The boss at Tampa International Airport withdrew his proposed policy change that would have allowed airport executives to fly business class on domestic flights.
Last week, chief executive officer Joe Lopano introduced a revision to the Hillsborough County Aviation Authority's travel policy that would allow him, vice presidents and authority board members to ride in business class for any flight lasting longer than two hours.
On Thursday, a day after the St. Petersburg Times reported that none of Florida's seven largest airports let employees fly business class for domestic travel, Lopano said in a prepared statement that he was shelving the idea.
"After further thought and reflection, I am withdrawing my recommended changes to the Aviation Authority travel policy," he said. "The policy as it currently stands … will remain in effect."
Currently, all employees must fly on the cheapest available coach tickets for domestic trips. They can fly business class on flights to destinations outside North America when they will be conducting business within 24 hours of their arrival.
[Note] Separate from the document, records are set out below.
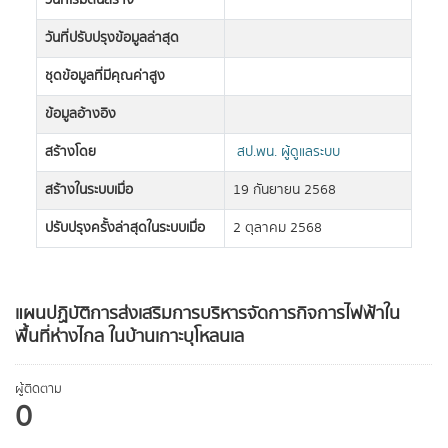
วันที่เริ่มต้นสร้าง
วันที่ปรับปรุงข้อมูลล่าสุด
ชุดข้อมูลที่มีคุณค่าสูง
ข้อมูลอ้างอิง
สร้างโดย
สป.พน. ผู้ดูแลระบบ
สร้างในระบบเมื่อ
19 กันยายน 2568
ปรับปรุงครั้งล่าสุดในระบบเมื่อ
2 ตุลาคม 2568
แผนปฏิบัติการส่งเสริมการบริหารจัดการกิจการไฟฟ้าใน
พื้นที่ห่างไกล ในบ้านเกาะบุโหลนเล
ผู้ติดตาม
0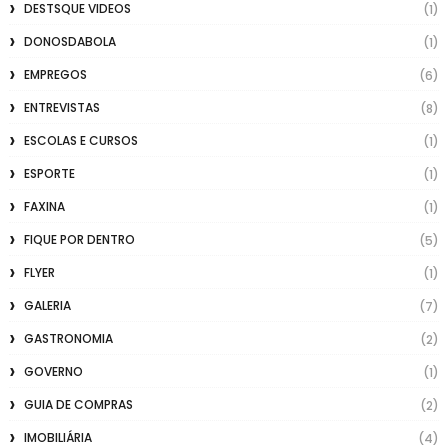
DESTSQUE VIDEOS
(1)
DONOSDABOLA
(1)
EMPREGOS
(6)
ENTREVISTAS
(8)
ESCOLAS E CURSOS
(1)
ESPORTE
(1)
FAXINA
(1)
FIQUE POR DENTRO
(5)
FLYER
(1)
GALERIA
(7)
GASTRONOMIA
(2)
GOVERNO
(1)
GUIA DE COMPRAS
(2)
IMOBILIÁRIA
(4)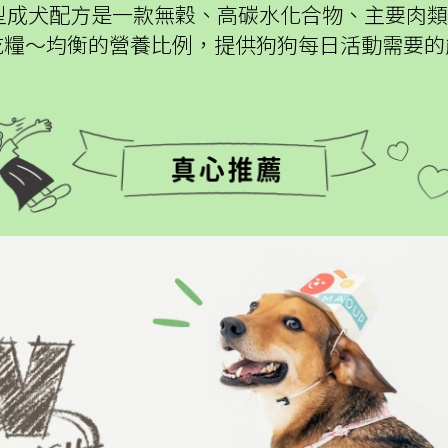
小型成犬配方是一款無穀、高碳水化合物、主要肉
乾糧～均衡的營養比例，提供狗狗每日活動需要的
Business-class tickets can cost three times as much as coach tickets, sometimes more. Lopano said earlier this week that the policy would result in 10 business-class flights by staffers at a cost of $10,000 a year.
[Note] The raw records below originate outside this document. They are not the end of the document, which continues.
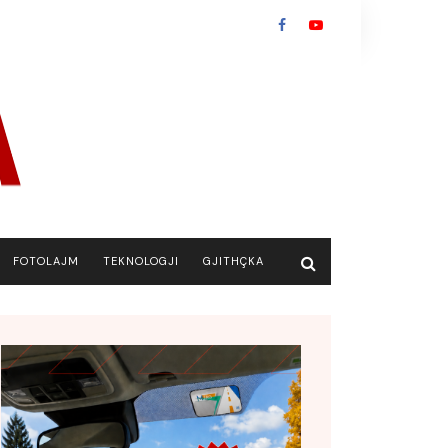
FOTOLAJM
TEKNOLOGJI
GJITHÇKA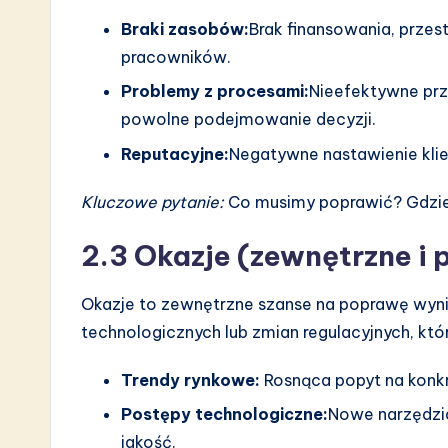
Braki zasobów:
Brak finansowania, przes
pracowników.
Problemy z procesami:
Nieefektywne prz
powolne podejmowanie decyzji.
Reputacyjne:
Negatywne nastawienie kli
Kluczowe pytanie:
Co musimy poprawić? Gdzie 
2.3 Okazje (zewnętrzne i
Okazje to zewnętrzne szanse na poprawę wyni
technologicznych lub zmian regulacyjnych, kt
Trendy rynkowe:
Rosnąca popyt na konkr
Postępy technologiczne:
Nowe narzędzia
jakość.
"I want my people to be more productive at all times," he said. "I want them with their laptops open."
The Times found that most major airports in Florida require that employees fly on the cheapest coach tickets available. The same goes for various local governments: Hillsborough and Pinellas counties, the city of Tampa and the Tampa Port Authority. Only Tampa International and Orlando International allow any air travel outside coach class, and that's only on long international flights.
Aviation board members Steven Burton and Joseph Diaco said Thursday they still support taking the business-class proposal before the full five-member board for a vote.
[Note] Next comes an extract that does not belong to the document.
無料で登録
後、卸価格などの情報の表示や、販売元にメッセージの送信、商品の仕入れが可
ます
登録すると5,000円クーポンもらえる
"It's a good use of money and resources," Burton said.
Diaco, who early this week called the current policy outdated, wants the business-class perk for staffers but not board members.
"I think we need to revisit it after it's been tweaked a little bit," he said.
Tampa International is publicly owned. The Aviation Authority runs on revenue generated by airline fees, rent from tenants and the money people pay to park in airport garages. It doesn't collect taxes to pay for operations.